WHAT YOU ARE ASKED TO DO →
Report how many lines in the data below hold the string "версии". Nothing else should appear in the answer.

DATA FOR REVIEW →
:::::
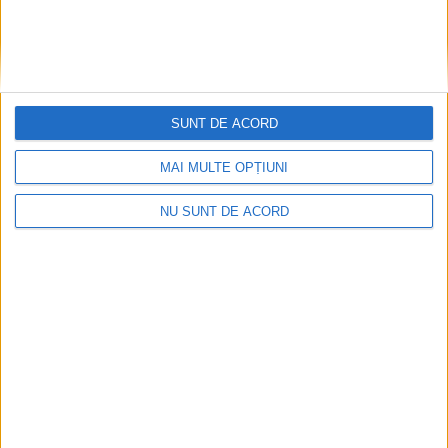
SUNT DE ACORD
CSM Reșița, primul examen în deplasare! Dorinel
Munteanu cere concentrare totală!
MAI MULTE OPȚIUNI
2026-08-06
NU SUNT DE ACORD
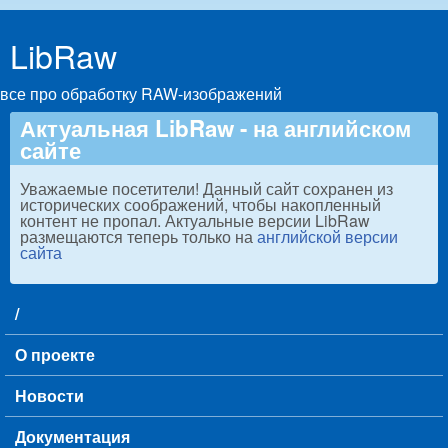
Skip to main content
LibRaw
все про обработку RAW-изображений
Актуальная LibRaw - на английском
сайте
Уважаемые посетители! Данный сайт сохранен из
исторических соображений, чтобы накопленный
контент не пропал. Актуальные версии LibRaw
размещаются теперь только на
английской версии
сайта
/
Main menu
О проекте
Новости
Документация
:::::
RESULT OF THIS TASK →
2